Now that she had taken on the role of our private medical consultant I dared ask her about Eleanor. ‘Someone was telling me that the old lady who used to live in our house ran away from that Sister Kelly?’
She looked suspicious. ‘Ran away?’
I shrugged. ‘Did the old lady try to escape?’
‘Escape? Where do you think she was, Colditz? The poor soul’s mind was gone. She just wandered away. She was all mixed up, didn’t know what she was saying. It wasn’t long after that her relatives came and got her. She was bedridden by that time.’
‘Are you sure the relatives came and took her away? She didn’t die in the house?’
She snapped an answer at me. ‘What is it with you and this dying! The only one that died there was poor Sister Kelly! Died of a broken heart when the old lady was taken away from her.’
I thought about Sister Kelly all the way home.

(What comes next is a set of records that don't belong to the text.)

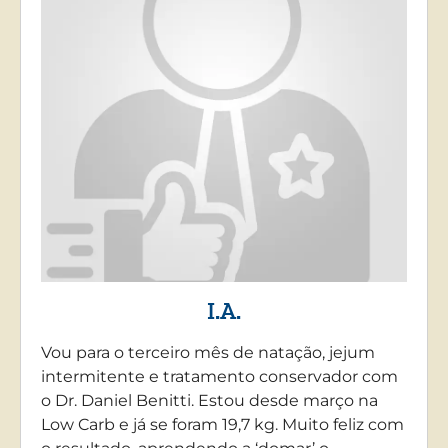
I.A.
Vou para o terceiro mês de natação, jejum
intermitente e tratamento conservador com
o Dr. Daniel Benitti. Estou desde março na
Low Carb e já se foram 19,7 kg. Muito feliz com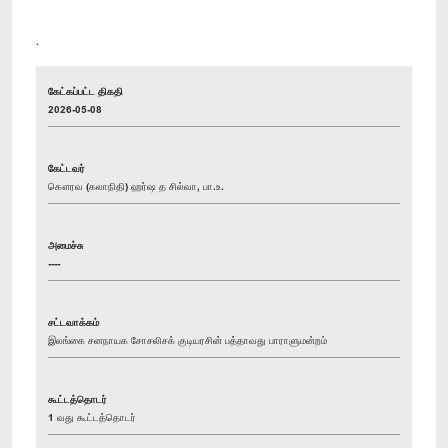
.
கேட்கப்பட்ட திகதி
2026-05-08
கேட்டவர்
கௌரவ (கலாநிதி) ஹர்ஷ த சில்வா, பா.உ.
அமைச்சு
----
சட்டவாக்கம்
இலங்கை சனநாயக சோசலிசக் குடியரசின் பத்தாவது பாராளுமன்றம்
கூட்டத்தொடர்
1 வது கூட்டத்தொடர்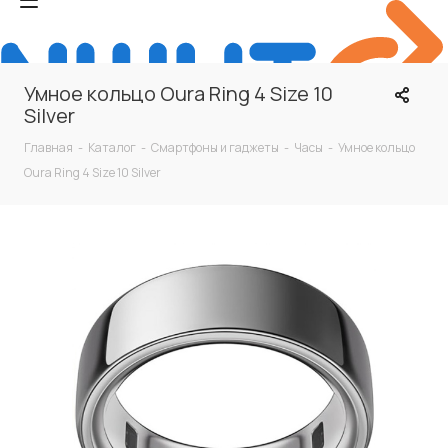
Умное кольцо Oura Ring 4 Size 10
Silver
Главная
-
Каталог
-
Смартфоны и гаджеты
-
Часы
-
Умное кольцо
Oura Ring 4 Size 10 Silver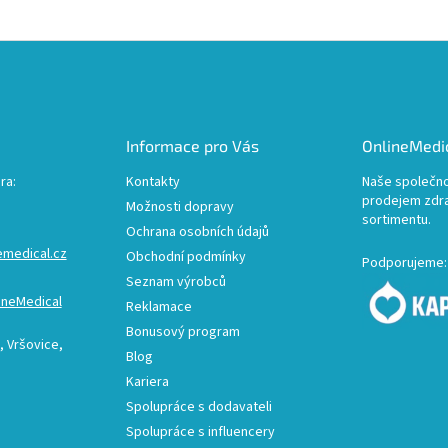
Informace pro Vás
OnlineMedic
ra:
Kontakty
Naše společno
prodejem zdr
Možnosti dopravy
sortimentu.
Ochrana osobních údajů
emedical.cz
Obchodní podmínky
Podporujeme:
Seznam výrobců
ineMedical
Reklamace
Bonusový program
 Vršovice,
Blog
Kariera
Spolupráce s dodavateli
Spolupráce s influencery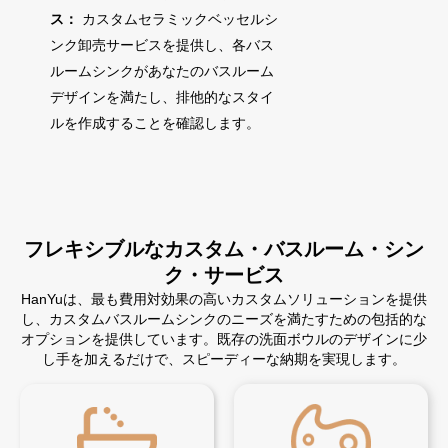
ス：
カスタムセラミックベッセルシ
ンク卸売サービスを提供し、各バス
ルームシンクがあなたのバスルーム
デザインを満たし、排他的なスタイ
ルを作成することを確認します。
フレキシブルなカスタム・バスルーム・シン
ク・サービス
HanYuは、最も費用対効果の高いカスタムソリューションを提供
し、カスタムバスルームシンクのニーズを満たすための包括的な
オプションを提供しています。既存の洗面ボウルのデザインに少
し手を加えるだけで、スピーディーな納期を実現します。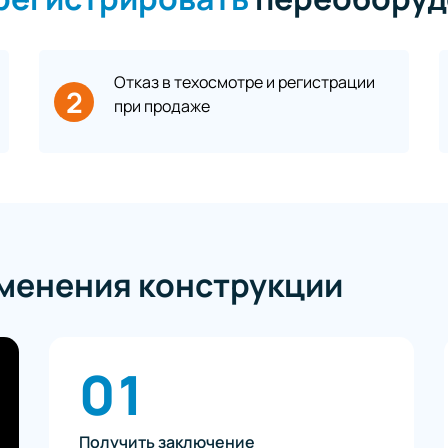
Отказ в техосмотре и регистрации
2
при продаже
зменения конструкции
01
Получить заключение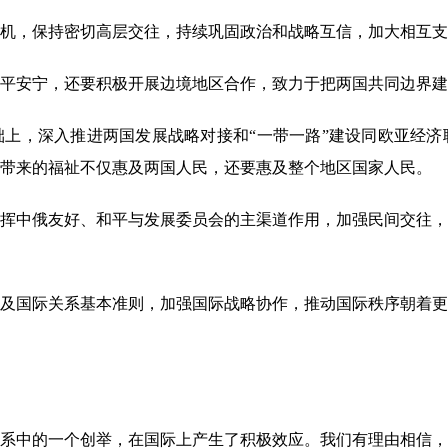
机，保持密切高层交往，持续巩固政治和战略互信，加大相互支
平安宁，还要积极开展边境地区合作，致力于把两国共同边界建
，深入推进两国发展战略对接和“一带一路”建设同欧亚经济
带来的福祉不仅惠及两国人民，还要惠及整个地区国家人民。
中俄友好、和平与发展委员会的主渠道作用，加强民间交往，
国际关系基本准则，加强国际战略协作，推动国际秩序朝着更
中的一个创举，在国际上产生了积极效应。我们有理由相信，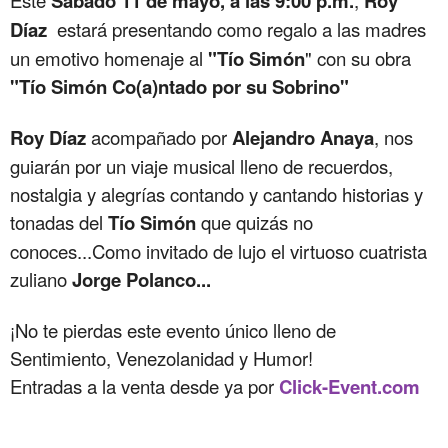
Sábado 11 de mayo, a las 9:00 p.m.
Roy
Díaz
estará presentando como regalo a las madres
un emotivo homenaje al
"Tío Simón
" con su obra
"Tío Simón Co(a)ntado por su Sobrino"
Roy Díaz
acompañado por
Alejandro Anaya
, nos
guiarán por un viaje musical lleno de recuerdos,
nostalgia y alegrías contando y cantando historias y
tonadas del
Tío Simón
que quizás no
conoces...Como invitado de lujo el virtuoso cuatrista
zuliano
Jorge Polanco...
¡No te pierdas este evento único lleno de
Sentimiento, Venezolanidad y Humor!
Entradas a la venta desde ya por
Click-Event.com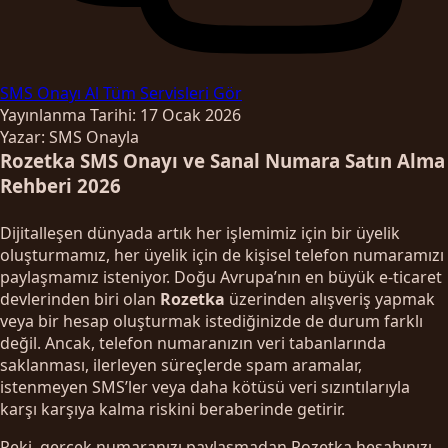
SMS Onayı Al
Tüm Servisleri Gör
Yayınlanma Tarihi: 17 Ocak 2026
Yazar: SMS Onayla
Rozetka SMS Onayı ve Sanal Numara Satın Alma
Rehberi 2026
Dijitalleşen dünyada artık her işlemimiz için bir üyelik
oluşturmamız, her üyelik için de kişisel telefon numaramızı
paylaşmamız isteniyor. Doğu Avrupa’nın en büyük e-ticaret
devlerinden biri olan
Rozetka
üzerinden alışveriş yapmak
veya bir hesap oluşturmak istediğinizde de durum farklı
değil. Ancak, telefon numaranızın veri tabanlarında
saklanması, ilerleyen süreçlerde spam aramalar,
istenmeyen SMS’ler veya daha kötüsü veri sızıntılarıyla
karşı karşıya kalma riskini beraberinde getirir.
Peki, gerçek numaranızı paylaşmadan Rozetka hesabınızı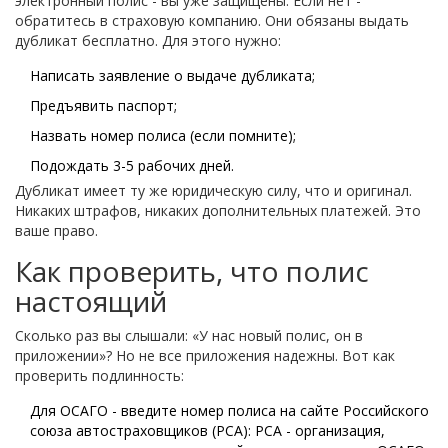
электронный полис - вы уже защищены. Если нет -
обратитесь в страховую компанию. Они обязаны выдать
дубликат бесплатно. Для этого нужно:
Написать заявление о выдаче дубликата;
Предъявить паспорт;
Назвать номер полиса (если помните);
Подождать 3-5 рабочих дней.
Дубликат имеет ту же юридическую силу, что и оригинал.
Никаких штрафов, никаких дополнительных платежей. Это
ваше право.
Как проверить, что полис
настоящий
Сколько раз вы слышали: «У нас новый полис, он в
приложении»? Но не все приложения надежны. Вот как
проверить подлинность:
Для ОСАГО - введите номер полиса на сайте Российского
союза автостраховщиков (РСА):
РСА
-
организация,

The ‘saintly’ woman. The gentle voice I had first heard telling Eleanor, ‘This is your home now.’ But who was she really? And what had happened here?
Aunt Belle ate the rolls hungrily. I could see she so wanted to be better. Then she took her vitamin tonic. Two spoonfuls. But she was happy to stay in bed and watch television.
‘One more day,’ I told her. ‘If you’re not feeling better tomorrow, I’m phoning a doctor. Only for advice. Don’t worry I won’t let anybody drag you off to hospital.’
She waved me away with her scarlet-nailed hand and I saw that her polish was cracked. Aunt Belle would normally never let that happen. I think that worried me more than anything else.
Mum phoned that morning too. They were having a wonderful time. They were in Brisbane, getting ready for a trip up the Gold Coast. Her and Dad were missing me, worrying about me. Was everything OK?
‘Everything’s great,’ I assured her. She was a bit worried when I told her about Steven going on holiday with his mates and she called the news out to Dad and my uncle, who were firing up the barbie. I heard my dad call back, ‘He’ll be fine. Stop fussing.’
This time she had a long chat with Aunt Belle too. And I could hear her laughing on the other side of the world.
Aunt Belle had said nothing about not feeling well, so neither would I. Instead I told Mum about having the estate agent in. Then, I had a brainwave. Maybe Mum knew something about this house.
‘We’ve been trying to find out about the history of the house. The lady at the village shop mentioned someone called
Sister Kelly, who used to live here.’
‘Not you too,’ Mum said.
I held my breath. ‘What do you mean?’
‘That Sister Kelly, your gran was trying to find out about her too. I remember her talking about her. I think she said she died in that house . . . but don’t tell Aunt Belle that, whatever you do!’ I heard Dad calling for her. ‘I have to go, Tyler. I’m not pulling my weight here. They won’t feed me if I don’t do some work!’
I stood by the phone after she’d gone, my mind in a whirl. This house has a history, Gran had written in her letter. She had been interested in Sister Kelly too. And if my gran had tried to find out more about this woman . . . then so would I.
Chapter 19
After the phone call Aunt Belle was determined to get back to normal. She had a bath, put on her make-up and her wig, and appeared in the kitchen looking just like the Aunt Belle I knew and loved. Except for her nails. She held them out to me.
‘Chipped nails. I can’t bear chipped nails. You have to help me, Tyler.’ She pleaded as if it was life or death to her, so after lunch I sat with her hand in mine and painted her nails.
When I was finished, she held out her hands, with rings on her long slim fingers. ‘My goodness, Aunt Belle, you’re more glamorous than I could ever be.’
She didn’t even deny it. ‘We’ll soon change that,’ she said. ‘I’ll do your nails next.’
She painted them with a dark blue polish she was sure I would love. I couldn’t help but notice how her hand trembled just a little. My heart sank. She was putting on a brave face, wanting so much to be well, trying to make me feel better too.
‘We can stay in today,’ I said. ‘It’s a lovely day, we can sit on the patio, get some sun.’